1. Requirements & Scope (5 min)

Functional Requirements

  1. Collect client-side events (page views, clicks, custom events) from millions of websites via a lightweight JavaScript SDK
  2. Provide real-time dashboards showing active users, page views per second, and top pages (within ~30 seconds of event)
  3. Support batch analytics queries — daily/weekly/monthly reports on sessions, funnels, bounce rate, conversion paths
  4. Sessionize raw events into user sessions with configurable timeout (default 30 minutes of inactivity)
  5. Count unique visitors accurately across time ranges (daily, weekly, monthly) with deduplication

Non-Functional Requirements

  • Availability: 99.99% for the ingestion pipeline — dropping events is unacceptable for paying customers. Dashboard reads can tolerate brief degradation.
  • Latency: Event ingestion < 50ms (client-perceived). Real-time dashboard data within 30 seconds of event. Batch reports within minutes of scheduled time.
  • Consistency: Eventual consistency is acceptable. Real-time dashboards are approximate. Batch reports must be accurate to within 1%.
  • Scale: 10M tracked websites, 1M events/sec ingestion, 500TB+ of raw event data per year
  • Durability: Zero event loss once acknowledged.

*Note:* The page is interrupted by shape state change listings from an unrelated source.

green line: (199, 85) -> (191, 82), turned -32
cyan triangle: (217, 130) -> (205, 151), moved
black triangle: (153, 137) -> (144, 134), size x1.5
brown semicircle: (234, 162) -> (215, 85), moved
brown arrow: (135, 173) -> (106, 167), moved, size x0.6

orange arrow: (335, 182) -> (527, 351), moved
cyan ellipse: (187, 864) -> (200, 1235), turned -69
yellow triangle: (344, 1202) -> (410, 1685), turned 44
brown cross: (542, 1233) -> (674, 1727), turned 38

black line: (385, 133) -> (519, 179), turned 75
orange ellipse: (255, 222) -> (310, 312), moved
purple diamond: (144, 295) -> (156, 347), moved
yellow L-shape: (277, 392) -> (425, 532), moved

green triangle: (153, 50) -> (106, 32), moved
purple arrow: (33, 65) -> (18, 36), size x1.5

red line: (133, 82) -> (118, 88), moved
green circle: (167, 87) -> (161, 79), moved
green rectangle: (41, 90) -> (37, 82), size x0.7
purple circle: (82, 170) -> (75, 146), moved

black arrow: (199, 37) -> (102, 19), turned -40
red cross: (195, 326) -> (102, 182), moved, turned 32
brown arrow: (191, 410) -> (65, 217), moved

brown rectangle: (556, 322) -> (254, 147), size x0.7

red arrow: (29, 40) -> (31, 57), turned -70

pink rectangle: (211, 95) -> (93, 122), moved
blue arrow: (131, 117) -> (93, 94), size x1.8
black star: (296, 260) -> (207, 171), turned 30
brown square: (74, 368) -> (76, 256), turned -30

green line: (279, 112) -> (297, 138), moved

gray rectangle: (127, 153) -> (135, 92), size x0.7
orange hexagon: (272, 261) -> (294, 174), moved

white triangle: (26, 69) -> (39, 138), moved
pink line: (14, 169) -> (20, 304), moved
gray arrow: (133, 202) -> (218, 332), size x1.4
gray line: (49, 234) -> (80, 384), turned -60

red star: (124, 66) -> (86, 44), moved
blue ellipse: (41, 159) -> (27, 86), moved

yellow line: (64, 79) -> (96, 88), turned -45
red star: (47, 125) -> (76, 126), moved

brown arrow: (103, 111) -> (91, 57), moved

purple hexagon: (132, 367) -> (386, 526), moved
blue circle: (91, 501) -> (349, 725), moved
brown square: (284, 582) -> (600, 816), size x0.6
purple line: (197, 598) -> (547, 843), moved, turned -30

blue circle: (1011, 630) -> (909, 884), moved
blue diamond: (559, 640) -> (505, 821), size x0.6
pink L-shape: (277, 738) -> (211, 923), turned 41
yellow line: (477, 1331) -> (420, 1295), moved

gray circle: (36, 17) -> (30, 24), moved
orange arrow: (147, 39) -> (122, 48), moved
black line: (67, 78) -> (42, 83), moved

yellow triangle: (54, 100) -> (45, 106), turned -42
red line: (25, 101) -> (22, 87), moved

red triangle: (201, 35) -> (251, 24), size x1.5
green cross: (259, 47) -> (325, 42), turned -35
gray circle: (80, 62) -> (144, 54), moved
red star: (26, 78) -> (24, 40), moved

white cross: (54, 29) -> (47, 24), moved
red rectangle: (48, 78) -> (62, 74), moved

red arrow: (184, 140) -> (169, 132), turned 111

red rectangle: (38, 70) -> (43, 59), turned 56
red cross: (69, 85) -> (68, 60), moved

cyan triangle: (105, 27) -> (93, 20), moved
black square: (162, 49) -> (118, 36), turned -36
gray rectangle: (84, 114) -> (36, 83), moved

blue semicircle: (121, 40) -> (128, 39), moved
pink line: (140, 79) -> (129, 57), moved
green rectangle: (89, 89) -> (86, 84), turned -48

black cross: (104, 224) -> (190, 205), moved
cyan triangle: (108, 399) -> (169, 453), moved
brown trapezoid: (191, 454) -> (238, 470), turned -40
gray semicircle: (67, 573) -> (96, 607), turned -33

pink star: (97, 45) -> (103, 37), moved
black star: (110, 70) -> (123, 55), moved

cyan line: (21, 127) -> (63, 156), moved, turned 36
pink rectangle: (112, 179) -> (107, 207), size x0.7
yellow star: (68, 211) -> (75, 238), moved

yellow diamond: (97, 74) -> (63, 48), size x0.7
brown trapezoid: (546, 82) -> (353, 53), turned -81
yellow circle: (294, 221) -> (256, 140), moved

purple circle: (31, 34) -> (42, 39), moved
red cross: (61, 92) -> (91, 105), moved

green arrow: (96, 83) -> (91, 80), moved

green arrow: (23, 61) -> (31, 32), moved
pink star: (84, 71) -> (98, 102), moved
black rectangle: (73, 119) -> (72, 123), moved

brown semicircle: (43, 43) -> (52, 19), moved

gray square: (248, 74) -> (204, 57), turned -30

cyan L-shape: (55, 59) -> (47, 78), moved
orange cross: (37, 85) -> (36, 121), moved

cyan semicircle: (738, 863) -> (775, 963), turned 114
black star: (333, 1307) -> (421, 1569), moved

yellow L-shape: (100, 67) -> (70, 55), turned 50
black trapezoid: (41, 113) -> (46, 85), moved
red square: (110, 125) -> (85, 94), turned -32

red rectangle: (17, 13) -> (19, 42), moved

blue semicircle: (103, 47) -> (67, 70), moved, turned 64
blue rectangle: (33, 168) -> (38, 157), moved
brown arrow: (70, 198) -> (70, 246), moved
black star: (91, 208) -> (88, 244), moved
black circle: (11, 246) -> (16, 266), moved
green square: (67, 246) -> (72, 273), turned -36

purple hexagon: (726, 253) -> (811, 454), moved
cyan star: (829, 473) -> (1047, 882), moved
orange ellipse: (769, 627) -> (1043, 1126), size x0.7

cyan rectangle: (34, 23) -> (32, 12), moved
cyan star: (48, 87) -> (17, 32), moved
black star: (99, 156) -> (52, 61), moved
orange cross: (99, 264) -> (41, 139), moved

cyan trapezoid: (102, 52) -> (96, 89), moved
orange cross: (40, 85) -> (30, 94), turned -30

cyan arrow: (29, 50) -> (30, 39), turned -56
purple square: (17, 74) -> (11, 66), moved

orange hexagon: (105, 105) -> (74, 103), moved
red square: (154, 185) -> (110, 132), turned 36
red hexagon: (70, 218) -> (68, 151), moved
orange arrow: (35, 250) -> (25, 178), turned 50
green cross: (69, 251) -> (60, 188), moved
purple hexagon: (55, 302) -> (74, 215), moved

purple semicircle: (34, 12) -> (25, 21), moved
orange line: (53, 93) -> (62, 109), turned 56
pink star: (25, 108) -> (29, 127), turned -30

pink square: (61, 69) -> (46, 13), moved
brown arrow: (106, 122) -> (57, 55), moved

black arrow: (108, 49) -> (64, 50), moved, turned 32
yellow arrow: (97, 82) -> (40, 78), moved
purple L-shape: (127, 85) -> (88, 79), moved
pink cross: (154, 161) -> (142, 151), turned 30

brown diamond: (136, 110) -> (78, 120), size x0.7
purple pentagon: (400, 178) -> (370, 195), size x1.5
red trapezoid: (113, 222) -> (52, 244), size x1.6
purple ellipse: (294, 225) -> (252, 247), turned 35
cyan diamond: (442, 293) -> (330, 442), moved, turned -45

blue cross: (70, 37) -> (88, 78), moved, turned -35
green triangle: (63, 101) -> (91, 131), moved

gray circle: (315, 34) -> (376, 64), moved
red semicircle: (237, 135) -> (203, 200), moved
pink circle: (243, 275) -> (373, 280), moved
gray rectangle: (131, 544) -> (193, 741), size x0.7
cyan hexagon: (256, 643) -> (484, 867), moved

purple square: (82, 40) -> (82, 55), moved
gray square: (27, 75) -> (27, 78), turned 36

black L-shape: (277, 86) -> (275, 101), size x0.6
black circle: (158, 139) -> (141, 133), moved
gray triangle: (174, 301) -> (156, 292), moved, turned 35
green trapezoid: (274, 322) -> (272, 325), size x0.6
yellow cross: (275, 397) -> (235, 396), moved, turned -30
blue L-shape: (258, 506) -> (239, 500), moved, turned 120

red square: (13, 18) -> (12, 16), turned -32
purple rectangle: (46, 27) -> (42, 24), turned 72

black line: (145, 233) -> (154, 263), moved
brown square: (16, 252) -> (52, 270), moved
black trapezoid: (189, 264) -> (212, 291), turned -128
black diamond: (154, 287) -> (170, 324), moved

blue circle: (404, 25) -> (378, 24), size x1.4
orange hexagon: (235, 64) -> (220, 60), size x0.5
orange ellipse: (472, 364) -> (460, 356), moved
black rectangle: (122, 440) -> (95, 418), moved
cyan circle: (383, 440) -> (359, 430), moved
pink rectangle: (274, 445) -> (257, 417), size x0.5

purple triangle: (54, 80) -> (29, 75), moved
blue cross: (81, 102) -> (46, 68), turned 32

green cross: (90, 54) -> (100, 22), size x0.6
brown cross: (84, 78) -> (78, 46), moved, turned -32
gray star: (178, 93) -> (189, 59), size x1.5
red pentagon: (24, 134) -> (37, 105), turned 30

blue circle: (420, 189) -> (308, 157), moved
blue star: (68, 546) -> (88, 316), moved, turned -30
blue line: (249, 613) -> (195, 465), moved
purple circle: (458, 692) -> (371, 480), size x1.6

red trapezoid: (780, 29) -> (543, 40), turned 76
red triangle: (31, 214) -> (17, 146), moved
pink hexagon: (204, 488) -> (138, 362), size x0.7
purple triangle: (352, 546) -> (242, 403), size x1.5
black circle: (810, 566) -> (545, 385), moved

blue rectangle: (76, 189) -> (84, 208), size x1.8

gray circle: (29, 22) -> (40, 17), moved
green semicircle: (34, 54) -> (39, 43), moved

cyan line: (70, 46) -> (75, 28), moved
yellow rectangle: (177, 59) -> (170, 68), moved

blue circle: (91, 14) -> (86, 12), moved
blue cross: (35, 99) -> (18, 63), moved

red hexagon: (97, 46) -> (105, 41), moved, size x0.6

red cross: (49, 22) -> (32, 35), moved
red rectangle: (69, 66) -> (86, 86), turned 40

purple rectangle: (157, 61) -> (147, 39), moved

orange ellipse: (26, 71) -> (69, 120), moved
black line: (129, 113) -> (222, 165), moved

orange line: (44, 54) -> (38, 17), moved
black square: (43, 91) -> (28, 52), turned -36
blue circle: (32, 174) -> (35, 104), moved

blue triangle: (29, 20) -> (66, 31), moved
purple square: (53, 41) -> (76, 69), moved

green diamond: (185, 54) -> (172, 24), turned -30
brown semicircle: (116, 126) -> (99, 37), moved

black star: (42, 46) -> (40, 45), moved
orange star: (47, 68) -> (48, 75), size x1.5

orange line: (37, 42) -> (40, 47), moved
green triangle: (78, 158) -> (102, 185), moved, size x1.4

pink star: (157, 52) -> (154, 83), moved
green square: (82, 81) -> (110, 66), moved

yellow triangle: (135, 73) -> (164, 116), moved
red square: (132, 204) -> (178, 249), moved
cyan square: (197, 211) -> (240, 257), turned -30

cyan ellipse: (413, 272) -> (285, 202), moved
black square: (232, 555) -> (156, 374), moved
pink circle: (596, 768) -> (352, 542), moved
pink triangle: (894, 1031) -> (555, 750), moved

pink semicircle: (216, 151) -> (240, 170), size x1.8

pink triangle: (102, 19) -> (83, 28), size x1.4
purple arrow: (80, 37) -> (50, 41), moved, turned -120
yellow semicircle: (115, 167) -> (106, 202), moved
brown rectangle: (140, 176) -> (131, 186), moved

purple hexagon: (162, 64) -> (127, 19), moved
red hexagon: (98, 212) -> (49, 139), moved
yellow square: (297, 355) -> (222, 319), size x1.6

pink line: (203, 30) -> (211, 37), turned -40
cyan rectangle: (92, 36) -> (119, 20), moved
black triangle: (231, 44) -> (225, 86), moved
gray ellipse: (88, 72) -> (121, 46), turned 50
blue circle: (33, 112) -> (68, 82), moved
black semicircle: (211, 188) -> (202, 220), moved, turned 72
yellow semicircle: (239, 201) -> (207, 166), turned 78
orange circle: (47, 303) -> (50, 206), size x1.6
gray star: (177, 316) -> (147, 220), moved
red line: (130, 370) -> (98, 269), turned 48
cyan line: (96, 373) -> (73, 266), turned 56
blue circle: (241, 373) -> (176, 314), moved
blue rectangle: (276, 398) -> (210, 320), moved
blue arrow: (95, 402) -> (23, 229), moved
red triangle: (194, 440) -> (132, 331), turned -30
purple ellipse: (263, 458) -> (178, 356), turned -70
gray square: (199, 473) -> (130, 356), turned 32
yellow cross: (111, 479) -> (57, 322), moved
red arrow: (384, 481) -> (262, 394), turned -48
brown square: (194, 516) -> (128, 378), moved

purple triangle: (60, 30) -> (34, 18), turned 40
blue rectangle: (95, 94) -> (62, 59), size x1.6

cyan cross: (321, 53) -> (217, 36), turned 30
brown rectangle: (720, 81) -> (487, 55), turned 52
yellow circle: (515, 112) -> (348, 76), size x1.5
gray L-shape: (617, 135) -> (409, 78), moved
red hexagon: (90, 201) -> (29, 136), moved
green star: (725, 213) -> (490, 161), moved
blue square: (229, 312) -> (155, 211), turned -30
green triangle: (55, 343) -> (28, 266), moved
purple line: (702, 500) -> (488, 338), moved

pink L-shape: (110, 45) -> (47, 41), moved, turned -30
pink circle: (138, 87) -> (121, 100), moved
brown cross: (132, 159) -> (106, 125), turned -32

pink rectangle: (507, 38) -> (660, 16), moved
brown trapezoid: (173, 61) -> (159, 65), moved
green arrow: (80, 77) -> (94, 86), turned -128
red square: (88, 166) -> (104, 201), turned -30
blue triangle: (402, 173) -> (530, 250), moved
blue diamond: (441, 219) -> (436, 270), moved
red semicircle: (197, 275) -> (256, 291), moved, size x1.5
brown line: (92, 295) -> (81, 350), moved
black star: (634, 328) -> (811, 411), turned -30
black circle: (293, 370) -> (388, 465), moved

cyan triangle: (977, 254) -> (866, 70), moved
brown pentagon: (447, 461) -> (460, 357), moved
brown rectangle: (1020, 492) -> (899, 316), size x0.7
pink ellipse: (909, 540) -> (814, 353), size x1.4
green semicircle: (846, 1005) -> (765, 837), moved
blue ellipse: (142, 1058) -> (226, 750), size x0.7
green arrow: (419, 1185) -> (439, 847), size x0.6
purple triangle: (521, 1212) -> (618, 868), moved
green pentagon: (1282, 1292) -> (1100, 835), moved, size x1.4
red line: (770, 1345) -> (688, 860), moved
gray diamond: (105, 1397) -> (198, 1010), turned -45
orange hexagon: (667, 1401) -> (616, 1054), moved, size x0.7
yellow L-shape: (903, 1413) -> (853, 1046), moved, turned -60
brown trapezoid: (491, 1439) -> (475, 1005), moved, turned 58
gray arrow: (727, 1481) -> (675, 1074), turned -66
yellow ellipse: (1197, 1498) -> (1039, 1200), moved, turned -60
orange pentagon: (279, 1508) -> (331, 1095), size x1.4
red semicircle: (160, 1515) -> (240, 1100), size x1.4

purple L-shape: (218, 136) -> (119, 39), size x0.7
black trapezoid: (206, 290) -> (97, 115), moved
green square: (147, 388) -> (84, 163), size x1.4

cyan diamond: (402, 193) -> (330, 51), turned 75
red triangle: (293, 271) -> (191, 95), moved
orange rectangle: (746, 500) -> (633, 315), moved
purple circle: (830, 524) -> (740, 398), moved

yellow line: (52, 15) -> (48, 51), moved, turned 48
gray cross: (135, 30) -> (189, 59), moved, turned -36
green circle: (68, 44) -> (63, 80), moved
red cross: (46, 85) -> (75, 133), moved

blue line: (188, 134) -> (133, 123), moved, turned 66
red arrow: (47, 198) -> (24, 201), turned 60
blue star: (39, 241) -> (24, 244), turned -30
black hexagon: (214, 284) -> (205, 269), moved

Raw events retained for 2 years, aggregated data retained indefinitely.

2. Estimation (3 min)

Traffic

  • 10M websites tracked, average 10 page views/sec per active site
  • Not all sites active simultaneously — assume 100K sites active at peak
  • Peak ingestion: 100K sites × 10 events/sec = 1M events/sec
  • Average ingestion: ~300K events/sec
  • Read QPS (dashboard queries): ~50K/sec (most are cached)

Storage

  • Average event payload: ~500 bytes (URL, timestamp, user agent, referrer, custom dimensions, session cookie)
  • Daily raw events: 300K/sec × 86,400 sec × 500 bytes = ~13TB/day
  • Yearly raw events: ~4.7PB/year
  • Aggregated rollups (hourly/daily per site per dimension): ~1% of raw = ~50TB/year

Unique Visitor Counting

  • 10M sites, each with up to 100M monthly unique visitors
  • Exact counting: 10M sites × 100M visitors × 8 bytes = 8PB (impossible)
  • HyperLogLog: 10M sites × 12KB per HLL = 120GB for monthly uniques — fits in memory

Key Insight

This is a write-heavy, read-light system. Ingestion throughput and storage cost dominate. The core challenge is building a pipeline that can ingest 1M events/sec, make data queryable in real-time, and run efficient batch aggregations without bankrupting the storage budget.


3. API Design (3 min)

Event Collection Endpoint (called by JS SDK)

POST /collect
Content-Type: application/json

Body: {
  "tracking_id": "UA-123456",
  "client_id": "c8f3a2...",            // first-party cookie UUID
  "events": [                           // batched for efficiency
    {
      "type": "pageview",
      "timestamp": 1708632000,
      "url": "https://example.com/blog",
      "referrer": "https://google.com",
      "title": "My Blog Post",
      "screen_resolution": "1920x1080",
      "language": "en-US",
      "custom_dimensions": { "author": "alice", "category": "tech" }
    }
  ]
}
Response 204 No Content                  // fast ack, no body

Query API (for dashboard / reports)

GET /api/v1/report?tracking_id=UA-123456
  &metric=pageviews,unique_visitors,sessions
  &dimension=page_path,referrer
  &start_date=2024-02-01
  &end_date=2024-02-22
  &granularity=daily
  &filters=country:US;device:mobile
  &sort=-pageviews
  &limit=100

Response 200: {
  "rows": [
    { "date": "2024-02-01", "page_path": "/blog", "pageviews": 12340, "unique_visitors": 8900, "sessions": 9200 },
    ...
  ],
  "totals": { "pageviews": 450000, "unique_visitors": 120000, "sessions": 135000 },
  "sampled": false
}

Real-Time API

GET /api/v1/realtime?tracking_id=UA-123456
Response 200: {
  "active_users": 1423,
  "pageviews_per_second": 87,
  "top_pages": [ { "path": "/", "active_users": 312 }, ... ],
  "top_referrers": [ ... ]
}

Key Decisions

  • Batch events in the SDK (send every 5 seconds or on page unload via navigator.sendBeacon)
  • 204 No Content response — minimal latency, no body to parse
  • Pixel fallbackGET /collect?data=base64encoded... for environments where POST is blocked
  • Query API supports sampling flag — for very large sites, queries over raw data use 10% sample and extrapolate

4. Data Model (3 min)

Raw Events (stored in columnar format — Parquet on S3/GCS)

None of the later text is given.